*** Opening The input ***
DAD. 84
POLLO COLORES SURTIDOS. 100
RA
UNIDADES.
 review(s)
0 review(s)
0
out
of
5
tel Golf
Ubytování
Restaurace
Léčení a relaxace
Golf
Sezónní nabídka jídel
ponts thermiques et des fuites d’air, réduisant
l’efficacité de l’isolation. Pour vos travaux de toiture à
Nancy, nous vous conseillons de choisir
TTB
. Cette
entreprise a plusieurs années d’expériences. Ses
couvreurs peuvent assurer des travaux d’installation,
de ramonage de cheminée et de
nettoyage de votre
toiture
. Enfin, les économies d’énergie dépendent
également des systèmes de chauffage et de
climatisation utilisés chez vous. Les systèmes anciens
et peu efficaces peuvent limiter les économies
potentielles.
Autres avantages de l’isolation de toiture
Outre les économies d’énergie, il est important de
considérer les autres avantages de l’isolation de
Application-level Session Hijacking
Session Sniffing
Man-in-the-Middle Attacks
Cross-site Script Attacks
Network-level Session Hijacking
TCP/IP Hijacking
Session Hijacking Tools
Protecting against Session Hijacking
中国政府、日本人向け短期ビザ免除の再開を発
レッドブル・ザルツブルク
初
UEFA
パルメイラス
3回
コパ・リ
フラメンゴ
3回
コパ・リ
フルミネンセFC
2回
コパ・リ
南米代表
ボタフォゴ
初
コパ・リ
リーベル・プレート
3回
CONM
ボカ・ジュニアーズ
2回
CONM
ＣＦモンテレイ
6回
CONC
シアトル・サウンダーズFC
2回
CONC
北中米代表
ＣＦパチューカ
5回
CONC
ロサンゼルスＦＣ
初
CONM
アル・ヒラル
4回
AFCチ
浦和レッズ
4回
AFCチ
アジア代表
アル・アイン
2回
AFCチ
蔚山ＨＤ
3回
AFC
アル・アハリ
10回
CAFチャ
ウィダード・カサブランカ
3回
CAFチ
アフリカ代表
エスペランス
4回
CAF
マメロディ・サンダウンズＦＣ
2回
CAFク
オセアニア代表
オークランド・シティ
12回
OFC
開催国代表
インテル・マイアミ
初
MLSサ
*** Closing The input ***
*** Opening The input ***
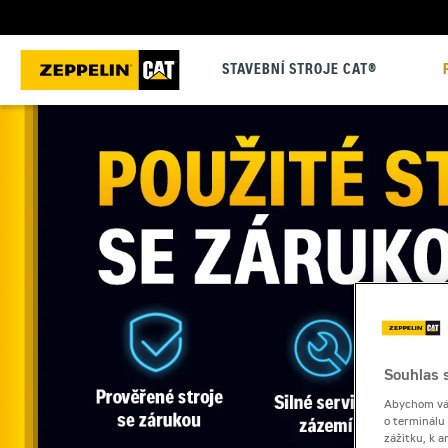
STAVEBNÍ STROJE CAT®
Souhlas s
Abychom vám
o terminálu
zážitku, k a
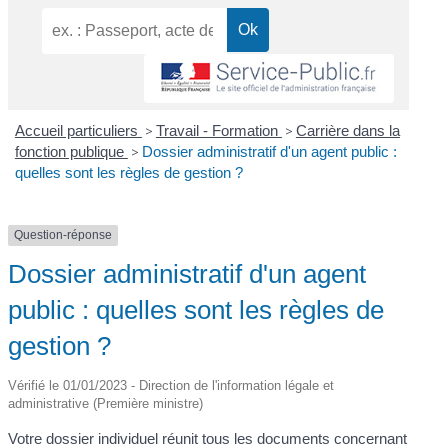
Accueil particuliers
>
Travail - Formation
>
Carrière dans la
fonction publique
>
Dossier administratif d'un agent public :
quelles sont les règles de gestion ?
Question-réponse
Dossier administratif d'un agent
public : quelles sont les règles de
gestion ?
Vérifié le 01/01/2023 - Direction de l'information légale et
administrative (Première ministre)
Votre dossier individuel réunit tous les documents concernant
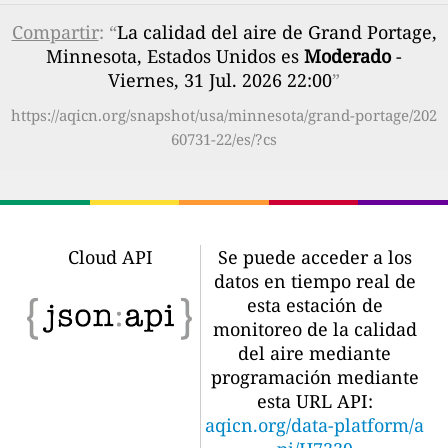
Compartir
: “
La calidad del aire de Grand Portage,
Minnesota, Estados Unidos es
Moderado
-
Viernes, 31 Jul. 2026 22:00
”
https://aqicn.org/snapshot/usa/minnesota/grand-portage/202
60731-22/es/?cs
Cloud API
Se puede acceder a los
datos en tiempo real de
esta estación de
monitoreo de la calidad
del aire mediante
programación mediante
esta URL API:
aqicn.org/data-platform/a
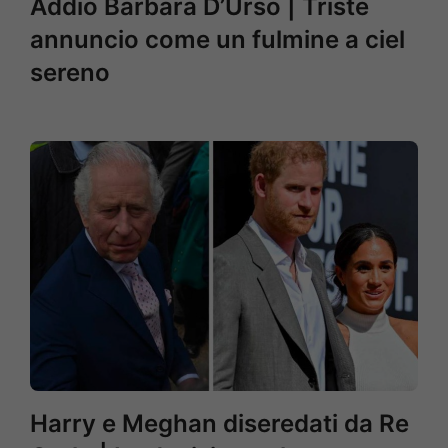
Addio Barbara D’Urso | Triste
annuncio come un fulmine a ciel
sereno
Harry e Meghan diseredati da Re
*** Closing The input ***
Action item: Your answer should be the lines of the material above that include "travaux".

Solution:
l’efficacité de l’isolation. Pour vos travaux de toiture à
couvreurs peuvent assurer des travaux d’installation,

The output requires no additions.